___ EXERCISE INPUTS

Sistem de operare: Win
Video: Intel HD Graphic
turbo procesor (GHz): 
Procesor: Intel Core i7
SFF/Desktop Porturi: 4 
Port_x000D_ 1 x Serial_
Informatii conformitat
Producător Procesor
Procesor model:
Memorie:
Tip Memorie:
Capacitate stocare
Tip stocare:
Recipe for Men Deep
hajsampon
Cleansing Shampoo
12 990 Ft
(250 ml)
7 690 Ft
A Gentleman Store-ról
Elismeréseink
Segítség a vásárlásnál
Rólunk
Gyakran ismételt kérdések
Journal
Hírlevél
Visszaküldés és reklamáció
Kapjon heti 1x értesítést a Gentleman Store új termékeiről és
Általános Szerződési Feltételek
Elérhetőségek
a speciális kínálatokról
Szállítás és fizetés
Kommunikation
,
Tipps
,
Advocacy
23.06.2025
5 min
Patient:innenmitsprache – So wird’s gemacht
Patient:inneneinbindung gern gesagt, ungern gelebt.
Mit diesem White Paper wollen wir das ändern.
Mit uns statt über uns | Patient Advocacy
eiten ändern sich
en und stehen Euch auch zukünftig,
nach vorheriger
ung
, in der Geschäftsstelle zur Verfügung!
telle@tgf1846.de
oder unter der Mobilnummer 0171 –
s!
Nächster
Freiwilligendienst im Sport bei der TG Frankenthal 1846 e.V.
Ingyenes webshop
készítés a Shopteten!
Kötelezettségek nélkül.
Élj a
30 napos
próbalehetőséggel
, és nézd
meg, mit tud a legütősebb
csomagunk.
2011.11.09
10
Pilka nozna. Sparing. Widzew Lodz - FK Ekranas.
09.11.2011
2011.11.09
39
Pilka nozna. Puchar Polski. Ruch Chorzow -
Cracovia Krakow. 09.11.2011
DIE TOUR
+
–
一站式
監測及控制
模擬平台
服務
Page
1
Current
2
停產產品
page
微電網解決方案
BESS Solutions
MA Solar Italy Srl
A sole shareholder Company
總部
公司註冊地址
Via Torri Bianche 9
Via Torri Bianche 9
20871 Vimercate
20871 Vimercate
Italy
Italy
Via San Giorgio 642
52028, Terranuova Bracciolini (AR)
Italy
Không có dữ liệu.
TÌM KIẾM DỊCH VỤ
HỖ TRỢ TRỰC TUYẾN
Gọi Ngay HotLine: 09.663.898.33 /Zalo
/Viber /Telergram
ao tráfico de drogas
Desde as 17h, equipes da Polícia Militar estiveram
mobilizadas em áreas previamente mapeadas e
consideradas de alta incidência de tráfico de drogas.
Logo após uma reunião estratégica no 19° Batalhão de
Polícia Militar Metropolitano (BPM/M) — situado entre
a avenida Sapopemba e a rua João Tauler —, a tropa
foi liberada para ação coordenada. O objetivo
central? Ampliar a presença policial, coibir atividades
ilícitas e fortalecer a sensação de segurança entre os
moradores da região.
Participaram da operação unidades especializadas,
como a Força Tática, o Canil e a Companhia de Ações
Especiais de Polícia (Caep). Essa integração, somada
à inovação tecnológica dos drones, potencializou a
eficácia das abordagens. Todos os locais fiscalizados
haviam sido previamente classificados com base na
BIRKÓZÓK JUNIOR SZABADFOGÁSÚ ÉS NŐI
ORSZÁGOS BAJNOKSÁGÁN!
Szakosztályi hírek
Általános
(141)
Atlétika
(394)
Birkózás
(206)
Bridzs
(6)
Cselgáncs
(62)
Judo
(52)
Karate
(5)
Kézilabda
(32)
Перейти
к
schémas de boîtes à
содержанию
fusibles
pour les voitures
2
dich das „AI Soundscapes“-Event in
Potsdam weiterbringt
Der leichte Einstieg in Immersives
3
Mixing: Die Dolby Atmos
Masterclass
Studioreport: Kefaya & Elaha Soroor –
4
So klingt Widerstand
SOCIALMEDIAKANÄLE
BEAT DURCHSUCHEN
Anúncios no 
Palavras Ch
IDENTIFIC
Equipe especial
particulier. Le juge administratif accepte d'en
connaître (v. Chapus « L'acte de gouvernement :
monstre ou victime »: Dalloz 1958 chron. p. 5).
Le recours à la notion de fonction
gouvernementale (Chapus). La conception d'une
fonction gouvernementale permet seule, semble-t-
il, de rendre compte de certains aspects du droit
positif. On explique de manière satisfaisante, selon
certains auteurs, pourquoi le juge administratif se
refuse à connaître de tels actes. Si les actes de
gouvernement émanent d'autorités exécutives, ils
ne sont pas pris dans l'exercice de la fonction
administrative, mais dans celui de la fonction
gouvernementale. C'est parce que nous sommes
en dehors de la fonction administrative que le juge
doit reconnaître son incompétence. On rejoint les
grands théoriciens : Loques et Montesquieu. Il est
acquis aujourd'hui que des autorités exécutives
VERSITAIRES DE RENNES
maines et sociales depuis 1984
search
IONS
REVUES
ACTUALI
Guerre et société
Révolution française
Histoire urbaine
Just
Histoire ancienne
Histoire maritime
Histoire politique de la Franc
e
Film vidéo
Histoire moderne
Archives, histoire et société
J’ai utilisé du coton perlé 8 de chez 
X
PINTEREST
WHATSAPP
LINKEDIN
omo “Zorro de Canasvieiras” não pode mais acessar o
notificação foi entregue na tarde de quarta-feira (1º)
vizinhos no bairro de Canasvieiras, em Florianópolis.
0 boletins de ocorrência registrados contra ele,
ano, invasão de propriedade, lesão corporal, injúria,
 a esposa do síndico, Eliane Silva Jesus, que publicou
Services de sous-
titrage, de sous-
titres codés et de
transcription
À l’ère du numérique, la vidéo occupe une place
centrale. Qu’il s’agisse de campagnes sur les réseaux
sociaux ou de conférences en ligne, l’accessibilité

______

[YOUR GOAL]
Output the material again, line for line.

[OUTPUT FOR THIS EXERCISE]
Sistem de operare: Win
Video: Intel HD Graphic
turbo procesor (GHz): 
Procesor: Intel Core i7
SFF/Desktop Porturi: 4 
Port_x000D_ 1 x Serial_
Informatii conformitat
Producător Procesor
Procesor model:
Memorie:
Tip Memorie:
Capacitate stocare
Tip stocare:
Recipe for Men Deep
hajsampon
Cleansing Shampoo
12 990 Ft
(250 ml)
7 690 Ft
A Gentleman Store-ról
Elismeréseink
Segítség a vásárlásnál
Rólunk
Gyakran ismételt kérdések
Journal
Hírlevél
Visszaküldés és reklamáció
Kapjon heti 1x értesítést a Gentleman Store új termékeiről és
Általános Szerződési Feltételek
Elérhetőségek
a speciális kínálatokról
Szállítás és fizetés
Kommunikation
,
Tipps
,
Advocacy
23.06.2025
5 min
Patient:innenmitsprache – So wird’s gemacht
Patient:inneneinbindung gern gesagt, ungern gelebt.
Mit diesem White Paper wollen wir das ändern.
Mit uns statt über uns | Patient Advocacy
eiten ändern sich
en und stehen Euch auch zukünftig,
nach vorheriger
ung
, in der Geschäftsstelle zur Verfügung!
telle@tgf1846.de
oder unter der Mobilnummer 0171 –
s!
Nächster
Freiwilligendienst im Sport bei der TG Frankenthal 1846 e.V.
Ingyenes webshop
készítés a Shopteten!
Kötelezettségek nélkül.
Élj a
30 napos
próbalehetőséggel
, és nézd
meg, mit tud a legütősebb
csomagunk.
2011.11.09
10
Pilka nozna. Sparing. Widzew Lodz - FK Ekranas.
09.11.2011
2011.11.09
39
Pilka nozna. Puchar Polski. Ruch Chorzow -
Cracovia Krakow. 09.11.2011
DIE TOUR
+
–
一站式
監測及控制
模擬平台
服務
Page
1
Current
2
停產產品
page
微電網解決方案
BESS Solutions
MA Solar Italy Srl
A sole shareholder Company
總部
公司註冊地址
Via Torri Bianche 9
Via Torri Bianche 9
20871 Vimercate
20871 Vimercate
Italy
Italy
Via San Giorgio 642
52028, Terranuova Bracciolini (AR)
Italy
Không có dữ liệu.
TÌM KIẾM DỊCH VỤ
HỖ TRỢ TRỰC TUYẾN
Gọi Ngay HotLine: 09.663.898.33 /Zalo
/Viber /Telergram
ao tráfico de drogas
Desde as 17h, equipes da Polícia Militar estiveram
mobilizadas em áreas previamente mapeadas e
consideradas de alta incidência de tráfico de drogas.
Logo após uma reunião estratégica no 19° Batalhão de
Polícia Militar Metropolitano (BPM/M) — situado entre
a avenida Sapopemba e a rua João Tauler —, a tropa
foi liberada para ação coordenada. O objetivo
central? Ampliar a presença policial, coibir atividades
ilícitas e fortalecer a sensação de segurança entre os
moradores da região.
Participaram da operação unidades especializadas,
como a Força Tática, o Canil e a Companhia de Ações
Especiais de Polícia (Caep). Essa integração, somada
à inovação tecnológica dos drones, potencializou a
eficácia das abordagens. Todos os locais fiscalizados
haviam sido previamente classificados com base na
BIRKÓZÓK JUNIOR SZABADFOGÁSÚ ÉS NŐI
ORSZÁGOS BAJNOKSÁGÁN!
Szakosztályi hírek
Általános
(141)
Atlétika
(394)
Birkózás
(206)
Bridzs
(6)
Cselgáncs
(62)
Judo
(52)
Karate
(5)
Kézilabda
(32)
Перейти
к
schémas de boîtes à
содержанию
fusibles
pour les voitures
2
dich das „AI Soundscapes“-Event in
Potsdam weiterbringt
Der leichte Einstieg in Immersives
3
Mixing: Die Dolby Atmos
Masterclass
Studioreport: Kefaya & Elaha Soroor –
4
So klingt Widerstand
SOCIALMEDIAKANÄLE
BEAT DURCHSUCHEN
Anúncios no 
Palavras Ch
IDENTIFIC
Equipe especial
particulier. Le juge administratif accepte d'en
connaître (v. Chapus « L'acte de gouvernement :
monstre ou victime »: Dalloz 1958 chron. p. 5).
Le recours à la notion de fonction
gouvernementale (Chapus). La conception d'une
fonction gouvernementale permet seule, semble-t-
il, de rendre compte de certains aspects du droit
positif. On explique de manière satisfaisante, selon
certains auteurs, pourquoi le juge administratif se
refuse à connaître de tels actes. Si les actes de
gouvernement émanent d'autorités exécutives, ils
ne sont pas pris dans l'exercice de la fonction
administrative, mais dans celui de la fonction
gouvernementale. C'est parce que nous sommes
en dehors de la fonction administrative que le juge
doit reconnaître son incompétence. On rejoint les
grands théoriciens : Loques et Montesquieu. Il est
acquis aujourd'hui que des autorités exécutives
VERSITAIRES DE RENNES
maines et sociales depuis 1984
search
IONS
REVUES
ACTUALI
Guerre et société
Révolution française
Histoire urbaine
Just
Histoire ancienne
Histoire maritime
Histoire politique de la Franc
e
Film vidéo
Histoire moderne
Archives, histoire et société
J’ai utilisé du coton perlé 8 de chez 
X
PINTEREST
WHATSAPP
LINKEDIN
omo “Zorro de Canasvieiras” não pode mais acessar o
notificação foi entregue na tarde de quarta-feira (1º)
vizinhos no bairro de Canasvieiras, em Florianópolis.
0 boletins de ocorrência registrados contra ele,
ano, invasão de propriedade, lesão corporal, injúria,
 a esposa do síndico, Eliane Silva Jesus, que publicou
Services de sous-
titrage, de sous-
titres codés et de
transcription
À l’ère du numérique, la vidéo occupe une place
centrale. Qu’il s’agisse de campagnes sur les réseaux
sociaux ou de conférences en ligne, l’accessibilité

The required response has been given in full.